Option |
Type |
Default |
Description |
num_rows |
int |
999999999 |
If num_rows is less than #points in dataset, will use a
random sample of dataset containing "num_rows" points. Useful
if you're doing experiments vs dataset size. |
all_equal_metric |
bool |
TRUE |
Do we use the plain obvious distance metric? (TRUE means
"don't autoscale the dimensions") (FALSE means "put everything
inside a unit cube") |
matcher |
matchspec |
0.05 |
Specify the n-point predicate to use. The syntax is described
below. |
thresh_ntuples |
double |
0 |
Skip any n-tuples of kdnodes in which the maximum possible
number of tuples from them are less than thresh_ntuples.
This argument is IGNORED if autofind is set to TRUE. |
n |
int |
2 |
The "n" in "n-point" |
autofind |
bool |
FALSE |
If set to TRUE do repeated attempts at solving with
successively smaller thresh_ntuples values, until you find one in which
the maximum possible error is within fraction "errfrac" of the true
count. |
errfrac |
double |
0.05 |
Only relevant if autofind is TRUE. This is "epsilon" in the
paper. |
verbose |
double |
1 |
Set to 0 unless you want an animation (which'll slow it
down) |
rmin |
int |
20 |
The leaf-list size in the kd-tree. Unclear what its general
effect is, but 'smaller the better subject to fitting in main memory' is
NOT the way to go. I suggest not playing with this. 20 usually is
fine. |
min_rel_width |
double |
0.0001 |
kdnodes smaller than this are not split no matter how many
points. I suggest not playing with this. |
rdraw |
bool |
FALSE |
If set to true, pops up a window and does a very fast
flickery animation of progress in the search |
winsize |
int |
512 |
Pixels in ag window edge (size of popup window) |
binfile |
filename |
NULL |
(The following courtesy of Nick Konidaris)
A binfile is a /single line/ that looks like this:
<field1> <field2> <field3> ... <fieldN>
Where
<fieldi> is a parameter that you would pass to the switch matcher.
An example binfile looks like:
1,2 2,3 3,4 5,6 6,10 10,100
And it will iteratively go through each of these fields to find
matches. |
rdata |
string |
random.csv |
If you want to do an n-point count between two datasets (e.g.
data and random) then this is the argument with which you can specify the
random dataset. |
use_permute |
bool |
TRUE |
You should not need to use this. By setting it to FALSE you
can get the same behavior that used to appear in the "compound" predicate cases.
i.e. a set of points is counted multiple times if it matches the
template in multiple orderings and individual points can appear in the
same tuple multiple times.
In its default (TRUE) setting, it now counts each set of points only
once and a set must consist of unique points.

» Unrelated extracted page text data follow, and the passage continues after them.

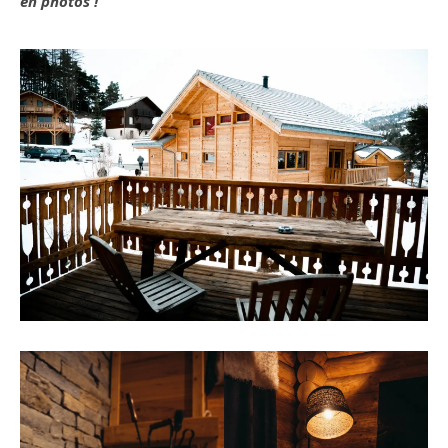
en photos !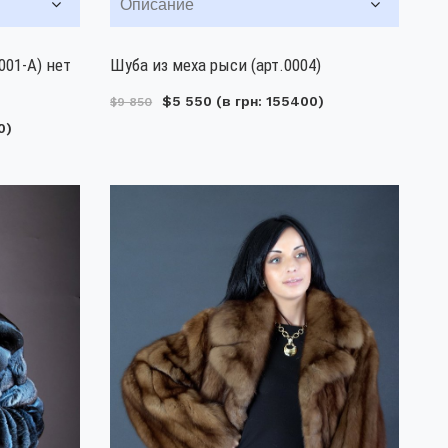
Описание
001-А) нет
Шуба из меха рыси (арт.0004)
$5 550
(в грн: 155400)
$9 850
0)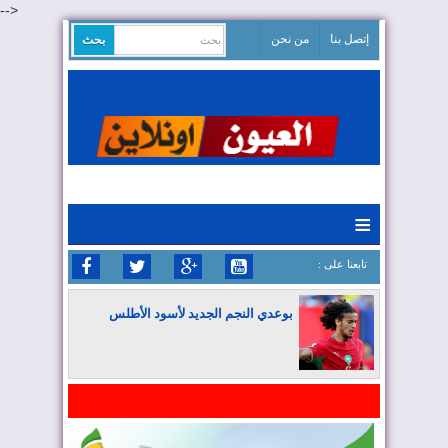
-->
إتصل بنا
من نحن
≡
: تابعنا على
بوعدي النجم الجديد لأسود الأطلس
المغرب يواصل كتابة التاريخ في المونديال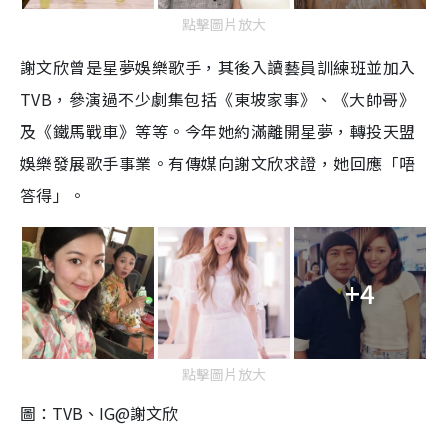
點擊圖片放大
謝文欣曾是星夢娛樂歌手，其後入讀藝員訓練班並加入
TVB，參演過不少劇集包括《東坡家事》、《大帥哥》
及《鐵馬戰車》等等。今年她約滿離開星夢，轉投天盟
娛樂發展歌手事業。有傳媒向謝文欣求證，她回應「唔
答得」。
+4
點擊圖片放大
圖：TVB、IG@謝文欣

HORRIBLE WARNING FOR SETTING use_permute TO FALSE
Okay there's something ugly going on. For efficiency, if the
the code ever sees that the same dataset is used in all components
of the format, it uses symmetry to avoid wasting time doing
redundant counting (e.g. in 2-point it doesn't count the same
pair twice).
Of course, there's no such kind of symmetry with, say, DR, type
searching.
The warning is: MAKE SURE YOU TAKE THIS INTO ACCOUNT IF YOU
EVER TRY TO DO COMPARISONS OF A DD vs DR vs RR COUNT. |
format |
string |
(n d's, i.e. "ddd...d" ) |
If you are doing 2-point, use format dd for data vs data
format dr for data vs random
format rr for random vs random
If you are doing 3-point, use (for example) format ddr
for data vs data vs random etc...
Note: the d's must be at the beginning and the r's must be at the end
of the string. |
nweights |
int |
0 |
The last nweights columns in the data set are assumed to be
weightings on the data. If this argument is non-zero, all npoint operations
will return both the counts of matching n-tuples, and the weighted counts.
Each tuple matching the template will be counted with a weight equal to
the product of the weights of the points in the tuple.
Note: the approximation methods still use the plain counts to guide the
coarseness of the approximation.
Caveat:
The weighted npoint computation currently only works for n <= 3.
It can be extended for higher n if necessary.
|